In 1953 he made his film bow in Nicholas Ray's cult hit Western Johnny Guitar and two years later reunited with the director in the classic Rebel Without a Cause.
Hopper and Dean became close friends going on to work together in Giant before Dean was killed in a road accident in 1955.
Industry rumour has it that a traumatised Hopper chose to borrow his friend's notoriously defiant attitude and quickly fell out of favour with the big studios.
Seeking roles far removed from the stereotypical 'troubled teens' which he had made his own he began studying method acting at the Actors Studio.
However, this improvisational obsession to detail incensed cast and crew - particularly during the shooting of From Hell To Texas - and Hopper found himself on the Hollywood blacklist.
For the next ten years he was trapped in B-movies with only the John Wayne Western The Sons of Katie Elder and Monkees vehicle Head to keep him in the public eye.
In 1969, he re-invented himself as a director with the drug-fuelled, anti-Vietnam road movie Easy Rider, starring Peter Fonda and Jack Nicholson.
However, the follow-up - 1971's The Last Movie - was critically panned as a self-indulgent mess and Hopper's career was gain in freefall.
His marriage to actress Michelle Phllips lasted a matter of days and his only notable appearance in a period notable for massive drugs abuse was as an unhinged photojournalist in Apocalypse Now.
Slowly be began to repair his battered reputation with movies such as the teen drama Rumble Fish and the 1985 comedy My Science Project.
Salvation was at hand in the form of cult director David Lynch who cast him as the psychopathic Frank Booth - whose words "Don't you f*****g look at me" - opened the classic Blue Velvet.
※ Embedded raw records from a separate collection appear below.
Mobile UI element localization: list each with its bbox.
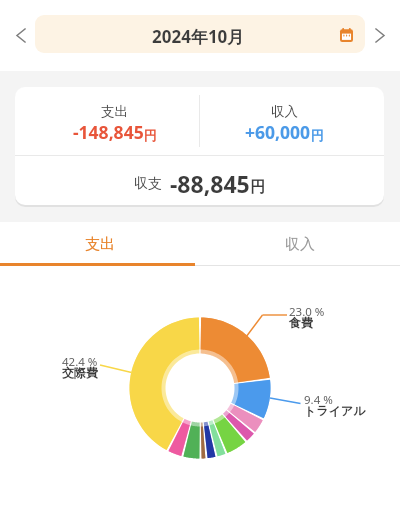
staticText: トライアル — [304, 403, 366, 418]
button[interactable]: Previous month — [0, 0, 35, 71]
staticText: 円 — [250, 178, 265, 197]
staticText: -148,845 — [73, 120, 144, 144]
staticText: 支出 — [85, 235, 115, 254]
staticText: 42.4 % — [62, 354, 98, 370]
button[interactable]: 支出 — [0, 222, 200, 269]
staticText: 9.4 % — [304, 392, 333, 408]
staticText: 収支 — [134, 175, 162, 193]
button[interactable]: 2024年10月 — [35, 15, 365, 53]
staticText: 2024年10月 — [152, 25, 245, 48]
button[interactable]: Next month — [365, 0, 400, 71]
staticText: 食費 — [289, 315, 313, 330]
staticText: 支出 — [101, 103, 128, 120]
staticText: 円 — [311, 127, 324, 143]
staticText: +60,000 — [245, 120, 311, 144]
staticText: -88,845 — [170, 168, 250, 199]
staticText: 収入 — [271, 103, 298, 120]
staticText: 23.0 % — [289, 304, 325, 320]
staticText: 収入 — [285, 235, 315, 254]
staticText: 円 — [144, 127, 157, 143]
staticText: 交際費 — [62, 365, 98, 380]
button[interactable]: 収入 — [200, 222, 400, 269]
Subsequent roles included an alcoholic assistant coach in the basketball drama Hoosiers for which he earned an Academy Award nomination.
He was a burnt-out hippy in Flashback and returned successfully to directing with the gang action drama Colors with Sean Penn.
He starred alongside Nicolas Cage in the excellent noirish Red Rock West, played King Koopa in Super Mario Bros and won critical acclaim for Paris Trout.
Relishing his position as villain-of-choice, he played psychopaths in Speed opposite Keanu Reeves in 1994 and Kevin Costner's Waterworld.
Other notable appearances included Ron Howard's EdTV before he settled on a series of minor, low-budget roles.
Recent work saw him providing the voiceover for the documentary Inside Deep Throat and he also appears in George Romero's zombie outing Land of the Dead.